当時中学生だった私は、少女マンガが大好きでした。特に月二回発行される「花とゆめ」を知ってからはますますマンガ熱が上がり、(それまでは「プリンセス」などを購読していた)そこに連載されているマンガで気に入ったものはすぐにコミックスを集めていたのです。
そしてその頃に特に私が夢中になったマンガが、那須雪絵著の「ここはグリーンウッド」でした。花とゆめ本誌を買い始めた頃にはすでに「グリーンウッド」の連載は始まっていて、途中から読むと「???」という内容だったのですが、それでも「このマンガは面白い!」と感じたものです。
早速既刊のコミックスを買いそろえて、読み込みました。とにかく、少女マンガとはいえどちらかというと少年マンガよりの絵柄がすっきりしています。はじめはその絵柄に少し抵抗もあったのですが、内容を知るにつれて、「この絵柄でないとダメだ」と感じるようになりました。
「グリーンウッド」を読んでいた私は中学生で、「グリーンウッド」に出てくる高校生のキャラクターがものすごく大人に見えたものです。高校生って、こんなにすごいんだ~、東京に行くとこんな高校生がいるのかな?などと夢想しながら読みました。
男子校の男子寮が舞台と言う異色の設定の中で、取り上げられるテーマも少女マンガにありがちな恋愛ものがメインではありません。打たれ弱い主人公の蓮川を中心に、学内学外で起きるイベントがテーマです。

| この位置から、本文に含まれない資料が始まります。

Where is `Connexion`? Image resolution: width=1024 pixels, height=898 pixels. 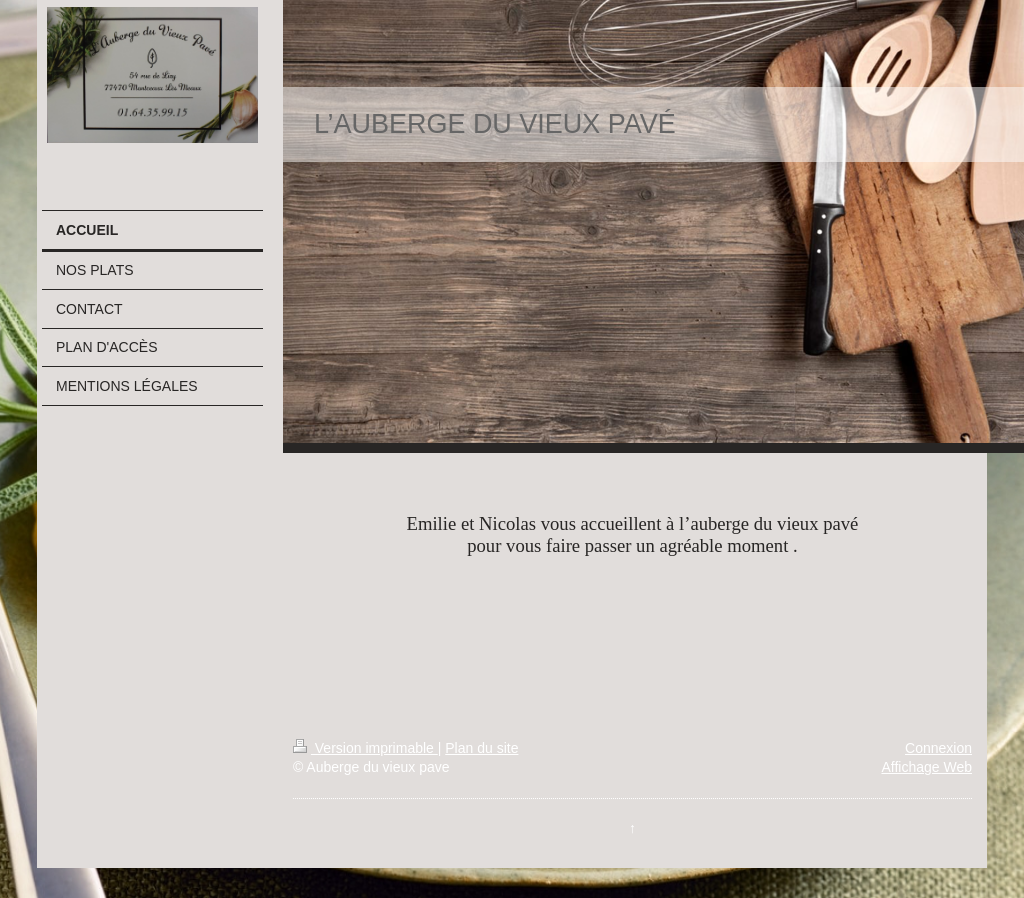 Connexion is located at coordinates (938, 748).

メインキャラの二人、光流と忍という人物のキャラ設定も魅力的で、忍が、その生い立ちゆえに背負っていた暗黒部分を光流が突き壊したエピソードは今も胸に残っています。おそらく家からは逃れられないであろう忍と、生まれてすぐに捨てられたという過去を持つ光流が、お互いを認め合ってからの結びつきには憧れました。
恋愛とは無縁かと思われた蓮川も、初恋の義姉への思いを断ち切って、ヤンキー少女美也との恋を成就させます。あんな一本気な少年に愛される美也も羨ましく思ったものです。
当時大人気だった「グリーンウッド」は、イメージCDなども販売していました。その中に「雨宿り」という一曲があります。「巡り合う 奇跡があれば もう一度かなうのかも しばらくはこのままここで 大きな樹の下で 雨宿り」というフレーズは今でも胸に残っています。 誰も信じられずに生きてきた忍が、唯一心を許せる相手(光流)に巡り合えた心情を謳った歌です。
今ではとっくに高校生ですらなくなった私ですが、グリーンウッドを読むと、「光流先輩」と、少女の頃に戻ってしまうのでした。